We are into ‘whims’. We got married quite quickly; had babies rather quickly and are now going around populating our garage with furry creatures -quite quickly. I think to survive the melancholy of life, sometimes, you just have to do things on a ‘whim’.
When I was younger, before courts hauled parents over the coals for keeping children off school and publicly disgraced them for sneaking off to Minorca, we used to have the odd ‘stolen’ day.

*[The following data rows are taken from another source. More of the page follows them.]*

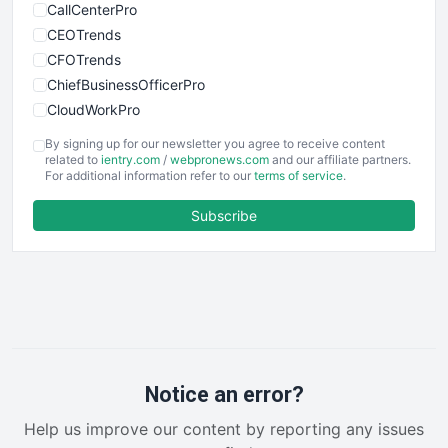
CallCenterPro
CEOTrends
CFOTrends
ChiefBusinessOfficerPro
CloudWorkPro
COOUpdate
By signing up for our newsletter you agree to receive content
EmployeeExperiencePro
related to
ientry.com
/
webpronews.com
and our affiliate partners.
For additional information refer to our
terms of service
.
ENTBusinessNews
FinanceAI
Subscribe
FinancePro
HRProNews
InsideOffice
LocalSearchPro
PayrollPro
ProjectManagerNews
RemoteWorkingTrends
Notice an error?
SaaSPro
Help us improve our content by reporting any issues
SalesEnablementTrends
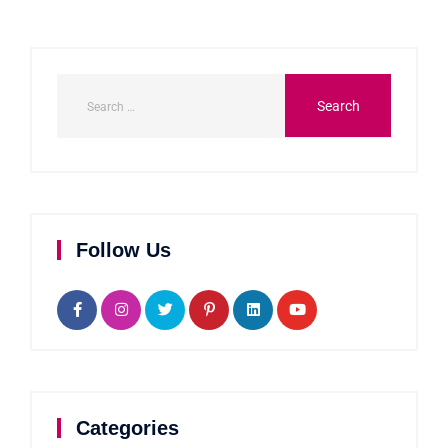
Follow Us
Categories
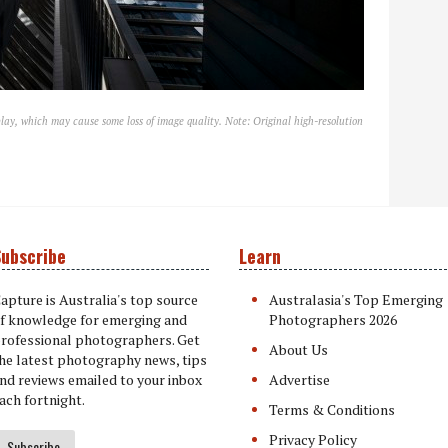
lay, which may cause some loss of image quality. Note: Original high-resolution
ubscribe
Learn
apture is Australia's top source
Australasia's Top Emerging
f knowledge for emerging and
Photographers 2026
rofessional photographers. Get
About Us
he latest photography news, tips
nd reviews emailed to your inbox
Advertise
ach fortnight.
Terms & Conditions
Privacy Policy
Subscribe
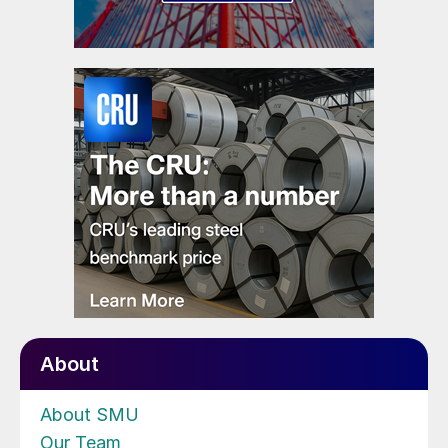
About
About SMU
Our Team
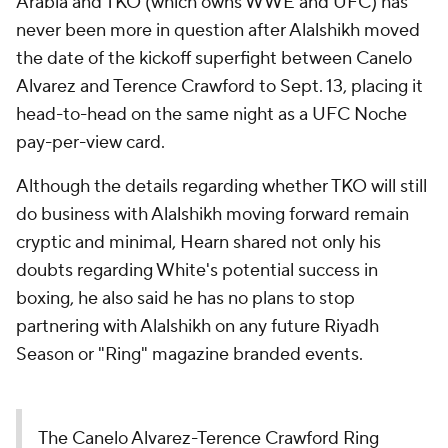
Arabia and TKO (which owns WWE and UFC) has
never been more in question after Alalshikh moved
the date of the kickoff superfight between Canelo
Alvarez and Terence Crawford to Sept. 13, placing it
head-to-head on the same night as a UFC Noche
pay-per-view card.
Although the details regarding whether TKO will still
do business with Alalshikh moving forward remain
cryptic and minimal, Hearn shared not only his
doubts regarding White's potential success in
boxing, he also said he has no plans to stop
partnering with Alalshikh on any future Riyadh
Season or "Ring" magazine branded events.
The Canelo Alvarez-Terence Crawford Ring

Now, my mother valued education, she ended up with children who have all studied and two ended up teaching, but, she knew the value of ‘whims’. We used to wake up bleary-eyed, heads hanging and expecting the usual: uniformed, bag-packed, walk of death to school, when, she’d suddenly say, “we are not going today”. The shock would ripple. “What do you mean?!” elated voices would implore. “We are going to have a stolen day”, came the blasé reply. Oh did I love it. We’d go to the zoo or somewhere special and relish every minute of it because we ‘knew’ it was stolen. Like someone else’s chips- it was so much better. Now, don’t go trying it and blaming me if your kids nag you for more; become school refusers and shop you for it. I’m not advocating it as a parenting choice, i’m just pointing out that ‘whims’ can be beautifully refreshing- and memorable!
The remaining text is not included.